彼らが大切な人の写真を見ている時の脳内の血流を研究しました。その写真の後は、今度は彼らにとって特に大切でもない人の写真を見せながらある数字を見せ、そこから7を引くという行動を何度かさせます。このテストは確実な結果を構築するため何度か繰り返して行われました。

愛する人を見た時の反応は多様で、脳のあらゆる部分が反応していました。ですが、その中でも特に活性化した部分があります尾状核と呼ばれる部分です。これは太古から備わっている神経核で、爬虫類にも備わっています。何百年も前に哺乳類が出現するその以前から進化していました。

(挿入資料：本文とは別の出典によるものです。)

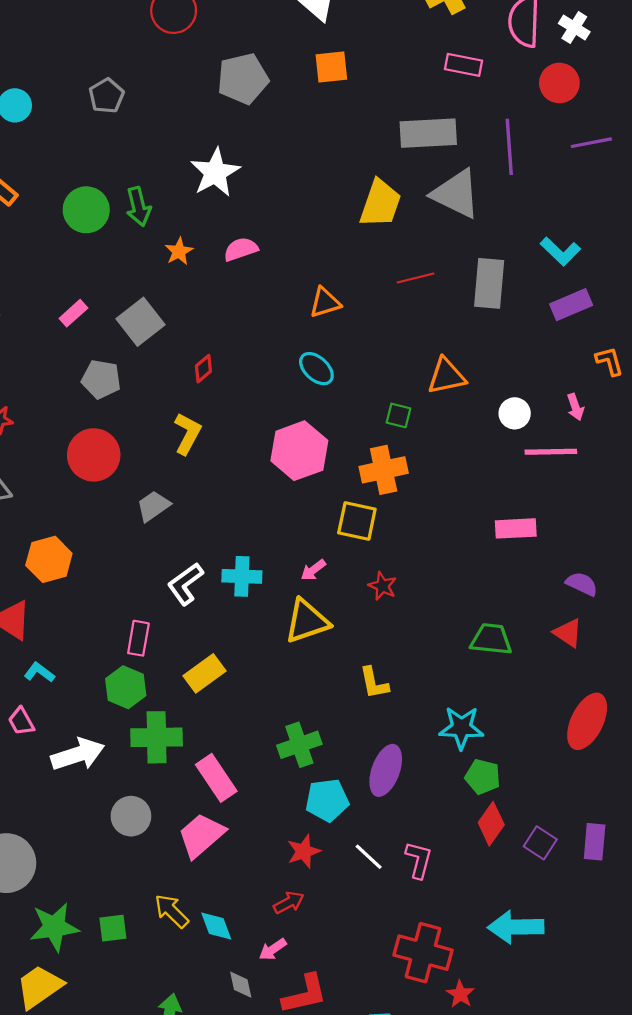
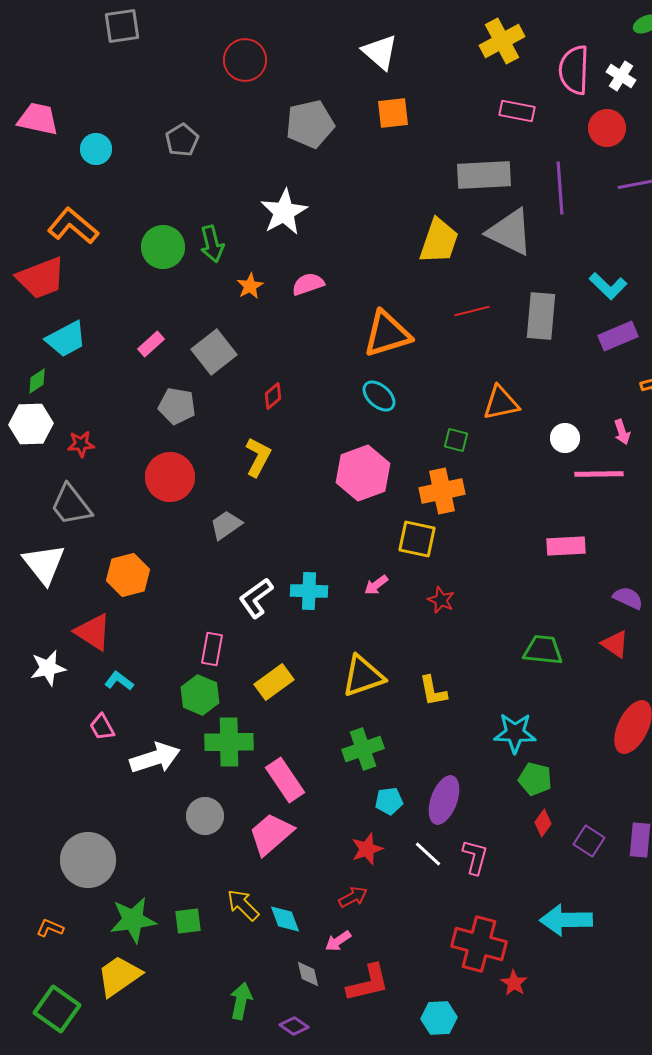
orange triangle: (325, 303) -> (387, 334), size x1.6
yellow triangle: (307, 621) -> (363, 676), moved
purple ellipse: (386, 770) -> (444, 800), moved
cyan pentagon: (327, 800) -> (389, 801), size x0.7
red diamond: (491, 824) -> (543, 823), size x0.7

フィッシャーは、脳の報酬系もまた不可欠だと推測しました。愛する人の写真を見ると、ドーパミンが分泌されます。ドーパミンは尾状核が活性化され、意欲と満足感が作り上げられた時に放たれる神経伝達物質です。報酬系は中隔、もしくはVTA(腹側被蓋野)と言った脳の別な部分も活性化します。このどちらも幸福感と繋がっています。

 

恋愛について考える

人間は恋に落ちるロマンティックな生き物です。しかし、心地良さを得るために恋に落ちるという風に考えるのも論理的な感じがします。それは脳のモチベーションや報酬系が恋愛の基本になっているからです。

フィッシャーによると、恋に落ちるという事は、自分をコントロールしその気持ちを打ち消すことが非常に難しいことから、愛という感覚や感情というよりも衝動だと言えるのだそうです。人間は恋に落ちるのでロマンティックな生き物だと言えますが、感情は、より一時的な物である場合が多いです。

野原に横たわるカップル

また、フィッシャーは、恋愛は報酬系を満足させることに集中したものだという結論を導き出しました。同時に、感情移入や依存したりもします。相手の恐怖を自分の事ように感じる、などがそうです。

また、基本的な感情は、相手の特定の顔の表情に左右されるという事も研究で分かりました。恋愛が長く続くと、徐々にそれが薄れていきます。

恋愛は必要なものです。心地良く幸せな愛し愛される関係は、より気持ちが満たされ、意欲がわくのです。

 

愛には狂気が潜んでいる。だがその狂気をもたらす理由も必ず存在するのだ。

―フリードリヒ・ニーチェ

 

人間はロマンティックな生き物

ヘレン・フィッシャーによると、恋愛は脳の中で作り上げられたものだそうです。それは人に意欲を与えてくれます。また恋愛は性的衝動と近い関係にあるとも言っています。自分以外の人間と繋がり、親密な関係を築くためです。

「私は全くロマンティックではありません。」などという言葉は成り立ちません。フィッシャーの研究結果を見れば、私たちのベースに在るものは一目瞭然です。私たちは元々ロマンティックな生き物なのです。選択してそうなっているわけではありません。

 

共にベッドに入りましょう:愛し合うのではありません。愛が私たちを作り上げるのです。

―ジュリオ・コルタザール

 

衝動、感情、あるいはミステリー、ロマンチシズム、そのどれであろうと、愛は生きる上で必要なものです。自然と進化において不可欠だという事を脳が知っているのです。甘い幸せ、楽しく心地よい幸せを存分に味わいましょう!